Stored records
________________

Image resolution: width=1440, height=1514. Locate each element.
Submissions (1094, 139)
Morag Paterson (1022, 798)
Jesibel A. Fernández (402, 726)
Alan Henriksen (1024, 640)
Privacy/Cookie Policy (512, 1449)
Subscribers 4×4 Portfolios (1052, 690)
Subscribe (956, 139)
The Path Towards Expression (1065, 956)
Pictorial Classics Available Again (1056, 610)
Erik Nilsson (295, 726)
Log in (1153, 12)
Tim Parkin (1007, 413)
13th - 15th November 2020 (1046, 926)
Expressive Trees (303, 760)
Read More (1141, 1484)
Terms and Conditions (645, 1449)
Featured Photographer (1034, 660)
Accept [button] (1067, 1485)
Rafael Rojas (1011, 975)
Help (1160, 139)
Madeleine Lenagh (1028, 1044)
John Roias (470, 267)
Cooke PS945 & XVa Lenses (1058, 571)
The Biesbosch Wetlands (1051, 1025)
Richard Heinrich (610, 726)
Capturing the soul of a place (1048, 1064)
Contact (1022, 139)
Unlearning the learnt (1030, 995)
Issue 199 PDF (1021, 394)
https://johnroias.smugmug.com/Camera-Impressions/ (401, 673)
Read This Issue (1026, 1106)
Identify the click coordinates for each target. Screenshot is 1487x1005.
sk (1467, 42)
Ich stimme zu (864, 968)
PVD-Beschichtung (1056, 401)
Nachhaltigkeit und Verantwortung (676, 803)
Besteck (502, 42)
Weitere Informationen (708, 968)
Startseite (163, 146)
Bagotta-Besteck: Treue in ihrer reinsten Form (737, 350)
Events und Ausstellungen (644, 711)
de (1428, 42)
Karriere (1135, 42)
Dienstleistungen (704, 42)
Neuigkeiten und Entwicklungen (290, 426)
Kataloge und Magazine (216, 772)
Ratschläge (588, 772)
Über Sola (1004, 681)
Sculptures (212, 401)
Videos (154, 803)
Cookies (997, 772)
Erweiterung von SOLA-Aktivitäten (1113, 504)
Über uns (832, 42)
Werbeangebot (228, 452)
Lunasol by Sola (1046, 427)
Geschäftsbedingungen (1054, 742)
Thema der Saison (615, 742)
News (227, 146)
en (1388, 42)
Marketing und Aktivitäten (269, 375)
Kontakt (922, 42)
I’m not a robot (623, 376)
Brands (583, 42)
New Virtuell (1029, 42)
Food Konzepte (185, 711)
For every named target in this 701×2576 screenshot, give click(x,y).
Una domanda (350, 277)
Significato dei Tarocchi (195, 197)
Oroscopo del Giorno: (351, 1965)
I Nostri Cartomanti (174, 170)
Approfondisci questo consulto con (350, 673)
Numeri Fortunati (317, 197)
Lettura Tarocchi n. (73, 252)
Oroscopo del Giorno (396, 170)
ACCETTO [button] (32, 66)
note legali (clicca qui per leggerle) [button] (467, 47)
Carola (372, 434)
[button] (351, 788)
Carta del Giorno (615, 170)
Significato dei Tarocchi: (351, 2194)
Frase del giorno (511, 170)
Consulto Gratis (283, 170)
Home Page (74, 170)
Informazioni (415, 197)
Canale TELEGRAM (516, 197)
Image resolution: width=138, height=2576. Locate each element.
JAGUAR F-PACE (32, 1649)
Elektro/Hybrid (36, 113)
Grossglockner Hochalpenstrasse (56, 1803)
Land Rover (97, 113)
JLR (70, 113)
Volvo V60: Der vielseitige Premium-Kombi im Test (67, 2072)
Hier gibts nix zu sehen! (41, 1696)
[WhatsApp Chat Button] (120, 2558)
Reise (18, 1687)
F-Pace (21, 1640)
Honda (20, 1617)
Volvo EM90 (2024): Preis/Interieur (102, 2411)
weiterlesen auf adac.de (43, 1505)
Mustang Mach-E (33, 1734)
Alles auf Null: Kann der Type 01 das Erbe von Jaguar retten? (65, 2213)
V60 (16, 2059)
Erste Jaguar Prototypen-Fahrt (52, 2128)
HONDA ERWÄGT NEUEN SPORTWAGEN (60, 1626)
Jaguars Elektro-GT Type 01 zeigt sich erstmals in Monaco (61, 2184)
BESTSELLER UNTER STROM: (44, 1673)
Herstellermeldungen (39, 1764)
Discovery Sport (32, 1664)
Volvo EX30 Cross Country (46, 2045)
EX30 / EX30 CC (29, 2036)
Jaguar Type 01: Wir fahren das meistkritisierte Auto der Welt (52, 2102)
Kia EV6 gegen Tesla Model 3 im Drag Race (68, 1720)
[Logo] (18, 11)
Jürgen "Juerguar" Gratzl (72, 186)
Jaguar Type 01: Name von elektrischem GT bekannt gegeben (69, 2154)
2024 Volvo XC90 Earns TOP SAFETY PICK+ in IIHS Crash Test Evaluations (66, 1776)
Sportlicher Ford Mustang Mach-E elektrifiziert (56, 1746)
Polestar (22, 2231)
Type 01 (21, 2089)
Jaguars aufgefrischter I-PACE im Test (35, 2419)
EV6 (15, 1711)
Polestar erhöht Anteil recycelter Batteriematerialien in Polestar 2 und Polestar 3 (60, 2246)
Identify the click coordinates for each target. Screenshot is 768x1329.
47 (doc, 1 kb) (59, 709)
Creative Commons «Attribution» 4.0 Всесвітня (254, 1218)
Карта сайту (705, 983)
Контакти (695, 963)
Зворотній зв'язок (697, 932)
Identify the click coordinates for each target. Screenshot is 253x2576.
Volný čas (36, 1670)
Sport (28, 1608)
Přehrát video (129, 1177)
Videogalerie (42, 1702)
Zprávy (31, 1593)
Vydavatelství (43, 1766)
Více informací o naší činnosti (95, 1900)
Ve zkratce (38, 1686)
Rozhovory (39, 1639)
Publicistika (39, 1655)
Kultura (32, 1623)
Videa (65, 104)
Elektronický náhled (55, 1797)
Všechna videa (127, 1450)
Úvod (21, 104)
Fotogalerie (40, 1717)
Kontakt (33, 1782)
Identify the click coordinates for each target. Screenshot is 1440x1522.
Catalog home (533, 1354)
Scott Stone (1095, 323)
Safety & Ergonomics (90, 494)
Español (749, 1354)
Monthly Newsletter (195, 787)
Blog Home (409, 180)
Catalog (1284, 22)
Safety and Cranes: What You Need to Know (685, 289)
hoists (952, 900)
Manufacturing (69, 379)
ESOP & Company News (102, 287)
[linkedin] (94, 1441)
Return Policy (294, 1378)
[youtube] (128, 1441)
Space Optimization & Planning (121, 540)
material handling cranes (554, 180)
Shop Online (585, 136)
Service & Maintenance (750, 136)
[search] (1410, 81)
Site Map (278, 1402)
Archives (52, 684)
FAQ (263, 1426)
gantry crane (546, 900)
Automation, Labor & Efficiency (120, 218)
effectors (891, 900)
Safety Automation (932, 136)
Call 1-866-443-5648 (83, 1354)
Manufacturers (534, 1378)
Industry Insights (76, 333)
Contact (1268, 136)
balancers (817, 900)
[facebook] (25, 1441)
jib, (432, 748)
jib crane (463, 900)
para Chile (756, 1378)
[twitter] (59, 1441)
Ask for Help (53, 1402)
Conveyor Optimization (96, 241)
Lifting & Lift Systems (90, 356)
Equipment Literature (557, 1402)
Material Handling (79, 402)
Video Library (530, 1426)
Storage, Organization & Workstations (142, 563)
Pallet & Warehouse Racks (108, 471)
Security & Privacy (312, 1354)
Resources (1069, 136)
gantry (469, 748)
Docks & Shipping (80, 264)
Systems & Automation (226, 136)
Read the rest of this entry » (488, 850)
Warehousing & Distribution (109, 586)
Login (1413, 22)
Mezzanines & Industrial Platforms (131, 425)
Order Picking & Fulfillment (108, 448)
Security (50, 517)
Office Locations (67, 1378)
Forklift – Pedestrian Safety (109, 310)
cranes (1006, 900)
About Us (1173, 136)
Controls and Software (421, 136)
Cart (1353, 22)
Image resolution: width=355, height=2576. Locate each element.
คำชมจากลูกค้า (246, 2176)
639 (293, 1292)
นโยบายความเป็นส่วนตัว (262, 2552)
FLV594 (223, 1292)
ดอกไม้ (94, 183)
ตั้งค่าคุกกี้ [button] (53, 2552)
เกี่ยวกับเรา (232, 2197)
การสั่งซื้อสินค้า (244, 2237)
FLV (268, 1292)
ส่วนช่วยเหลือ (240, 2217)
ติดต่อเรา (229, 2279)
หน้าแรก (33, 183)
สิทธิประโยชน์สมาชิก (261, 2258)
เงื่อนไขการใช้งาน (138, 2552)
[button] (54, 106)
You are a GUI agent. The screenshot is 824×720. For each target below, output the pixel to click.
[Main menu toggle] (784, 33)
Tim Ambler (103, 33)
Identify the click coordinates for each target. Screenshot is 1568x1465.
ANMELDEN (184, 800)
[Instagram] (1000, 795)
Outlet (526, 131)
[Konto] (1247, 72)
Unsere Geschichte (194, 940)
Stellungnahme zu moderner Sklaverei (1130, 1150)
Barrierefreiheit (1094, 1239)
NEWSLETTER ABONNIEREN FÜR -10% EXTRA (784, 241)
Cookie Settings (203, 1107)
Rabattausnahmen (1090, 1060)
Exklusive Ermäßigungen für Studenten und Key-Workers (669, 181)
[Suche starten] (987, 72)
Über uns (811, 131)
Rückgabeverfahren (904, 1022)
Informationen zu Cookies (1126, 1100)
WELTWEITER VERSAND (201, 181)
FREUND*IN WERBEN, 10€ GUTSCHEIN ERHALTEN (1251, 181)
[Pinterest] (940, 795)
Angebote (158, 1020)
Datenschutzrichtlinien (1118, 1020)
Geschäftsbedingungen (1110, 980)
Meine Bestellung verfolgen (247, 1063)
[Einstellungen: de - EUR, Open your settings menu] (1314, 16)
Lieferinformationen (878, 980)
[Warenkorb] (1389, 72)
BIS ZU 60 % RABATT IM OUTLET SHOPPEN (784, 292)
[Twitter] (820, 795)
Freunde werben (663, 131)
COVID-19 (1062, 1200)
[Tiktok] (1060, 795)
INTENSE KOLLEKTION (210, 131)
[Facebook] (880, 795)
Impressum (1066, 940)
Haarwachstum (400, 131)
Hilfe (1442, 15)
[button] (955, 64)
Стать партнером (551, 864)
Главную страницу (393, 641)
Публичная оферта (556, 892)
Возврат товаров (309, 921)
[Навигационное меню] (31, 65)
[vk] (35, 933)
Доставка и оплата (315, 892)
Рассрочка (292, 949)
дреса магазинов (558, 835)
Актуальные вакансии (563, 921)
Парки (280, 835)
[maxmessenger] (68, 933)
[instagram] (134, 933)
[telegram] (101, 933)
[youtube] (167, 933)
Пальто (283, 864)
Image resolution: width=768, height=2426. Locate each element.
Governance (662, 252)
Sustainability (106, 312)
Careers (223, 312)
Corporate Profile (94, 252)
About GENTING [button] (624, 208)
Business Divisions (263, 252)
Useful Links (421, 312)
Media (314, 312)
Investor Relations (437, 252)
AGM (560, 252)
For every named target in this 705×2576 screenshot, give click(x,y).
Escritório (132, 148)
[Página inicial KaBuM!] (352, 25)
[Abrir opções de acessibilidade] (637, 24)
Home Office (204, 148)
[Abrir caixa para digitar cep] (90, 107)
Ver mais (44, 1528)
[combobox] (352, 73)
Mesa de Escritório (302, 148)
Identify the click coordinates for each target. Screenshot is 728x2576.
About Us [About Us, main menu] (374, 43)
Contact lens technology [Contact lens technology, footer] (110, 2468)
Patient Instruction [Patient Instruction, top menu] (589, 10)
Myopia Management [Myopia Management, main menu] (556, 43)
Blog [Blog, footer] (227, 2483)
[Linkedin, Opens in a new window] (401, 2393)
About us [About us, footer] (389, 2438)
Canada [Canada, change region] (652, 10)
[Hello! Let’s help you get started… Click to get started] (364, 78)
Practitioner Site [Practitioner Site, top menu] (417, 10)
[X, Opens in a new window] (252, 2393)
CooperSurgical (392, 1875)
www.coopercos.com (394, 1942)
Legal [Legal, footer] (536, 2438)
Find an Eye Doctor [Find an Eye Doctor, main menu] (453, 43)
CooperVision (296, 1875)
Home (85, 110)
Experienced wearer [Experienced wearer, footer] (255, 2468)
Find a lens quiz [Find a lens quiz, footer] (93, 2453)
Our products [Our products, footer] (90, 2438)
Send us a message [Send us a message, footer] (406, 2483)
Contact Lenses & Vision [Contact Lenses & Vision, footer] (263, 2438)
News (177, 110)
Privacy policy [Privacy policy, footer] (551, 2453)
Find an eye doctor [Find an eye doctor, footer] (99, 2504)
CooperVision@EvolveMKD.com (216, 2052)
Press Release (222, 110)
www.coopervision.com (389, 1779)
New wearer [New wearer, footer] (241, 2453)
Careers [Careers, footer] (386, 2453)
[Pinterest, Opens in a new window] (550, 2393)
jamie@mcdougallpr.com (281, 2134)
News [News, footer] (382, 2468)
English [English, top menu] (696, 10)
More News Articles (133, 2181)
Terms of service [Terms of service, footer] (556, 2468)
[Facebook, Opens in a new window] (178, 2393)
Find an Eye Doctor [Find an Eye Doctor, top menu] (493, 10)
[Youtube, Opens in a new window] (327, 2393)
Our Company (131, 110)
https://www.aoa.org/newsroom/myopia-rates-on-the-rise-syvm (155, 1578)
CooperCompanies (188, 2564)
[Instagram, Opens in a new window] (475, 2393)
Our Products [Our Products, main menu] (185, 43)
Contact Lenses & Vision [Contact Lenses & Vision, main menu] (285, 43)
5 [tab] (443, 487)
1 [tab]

________________

> [Activity]:
Beginning at the line with "Polestar (22, 2231)" and stopping after the line with "Ask for Help (53, 1402)", please write out every line of the data above exactly and nothing else.

> [Problem solution]:
Polestar (22, 2231)
Type 01 (21, 2089)
Jaguars aufgefrischter I-PACE im Test (35, 2419)
EV6 (15, 1711)
Polestar erhöht Anteil recycelter Batteriematerialien in Polestar 2 und Polestar 3 (60, 2246)
Identify the click coordinates for each target. Screenshot is 768x1329.
47 (doc, 1 kb) (59, 709)
Creative Commons «Attribution» 4.0 Всесвітня (254, 1218)
Карта сайту (705, 983)
Контакти (695, 963)
Зворотній зв'язок (697, 932)
Identify the click coordinates for each target. Screenshot is 253x2576.
Volný čas (36, 1670)
Sport (28, 1608)
Přehrát video (129, 1177)
Videogalerie (42, 1702)
Zprávy (31, 1593)
Vydavatelství (43, 1766)
Více informací o naší činnosti (95, 1900)
Ve zkratce (38, 1686)
Rozhovory (39, 1639)
Publicistika (39, 1655)
Kultura (32, 1623)
Videa (65, 104)
Elektronický náhled (55, 1797)
Všechna videa (127, 1450)
Úvod (21, 104)
Fotogalerie (40, 1717)
Kontakt (33, 1782)
Identify the click coordinates for each target. Screenshot is 1440x1522.
Catalog home (533, 1354)
Scott Stone (1095, 323)
Safety & Ergonomics (90, 494)
Español (749, 1354)
Monthly Newsletter (195, 787)
Blog Home (409, 180)
Catalog (1284, 22)
Safety and Cranes: What You Need to Know (685, 289)
hoists (952, 900)
Manufacturing (69, 379)
ESOP & Company News (102, 287)
[linkedin] (94, 1441)
Return Policy (294, 1378)
[youtube] (128, 1441)
Space Optimization & Planning (121, 540)
material handling cranes (554, 180)
Shop Online (585, 136)
Service & Maintenance (750, 136)
[search] (1410, 81)
Site Map (278, 1402)
Archives (52, 684)
FAQ (263, 1426)
gantry crane (546, 900)
Automation, Labor & Efficiency (120, 218)
effectors (891, 900)
Safety Automation (932, 136)
Call 1-866-443-5648 (83, 1354)
Manufacturers (534, 1378)
Industry Insights (76, 333)
Contact (1268, 136)
balancers (817, 900)
[facebook] (25, 1441)
jib, (432, 748)
jib crane (463, 900)
para Chile (756, 1378)
[twitter] (59, 1441)
Ask for Help (53, 1402)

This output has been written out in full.